A small earthquake rumbled through western New York early Monday, alarming people in a region unaccustomed to such shaking but apparently causing no significant damage.
The U.S. Geological Survey preliminarily reported a 3.8 earthquake centered east of Buffalo in the suburb of West Seneca at about 6:15 a.m. Seismologist Yaareb Altaweel said it matched the intensity of the strongest earthquake the region has seen in 40 years of available records — a 3.8 quake that was recorded in November 1999.
City and county crews spent part of the day inspecting bridges and roads in New York, finding no immediate damage, officials said.

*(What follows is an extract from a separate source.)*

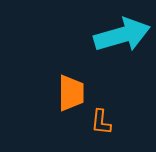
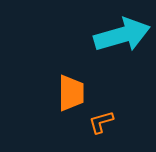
orange L-shape: rotated 68 degrees clockwise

“Fortunately, we have no earthquake related injuries either —and I pray that remains the case,” Buffalo Mayor Byron Brown said.
"Something hit the house," Elaine in West Seneca told WBEN as she said it was the first thought that came to her mind. "I've never had anything like that," she said as she recalls feeling the rumble and hearing a boom. "The noise, oh my God."
"It was just a jolt," West Seneca Town Supervisor Gary Dickson told WBEN. "Just a bang and that was it." Dickson grew up in California and recalls many earthquakes in his past.
One woman in East Aurora tells WBEN her bed was shaking as she woke up.
"I felt the floor shake,' Carl in Alden told WBEN as he called in after he felt the floor move and his dog jumped up.
"This felt like it was right under our apartment building," Kelly told us. "I'm still shaking," she said.
Earthquake Canada, which measured a 4.2 magnitude event, reported it was felt slightly in southern Ontario.
Small earthquakes are not unusual in upstate New York but are rarely felt as strongly. The earthquake comes on the heels of two record-breaking weather events in the region: A snowstorm that dropped as much as 7 feet of snow in November and a blizzard in December that is blamed for 47 deaths.
The western New York earthquake occurred hours after a powerful quake killed hundreds in Turkey and Syria. A USGS spokesperson said there is no connection between the two events.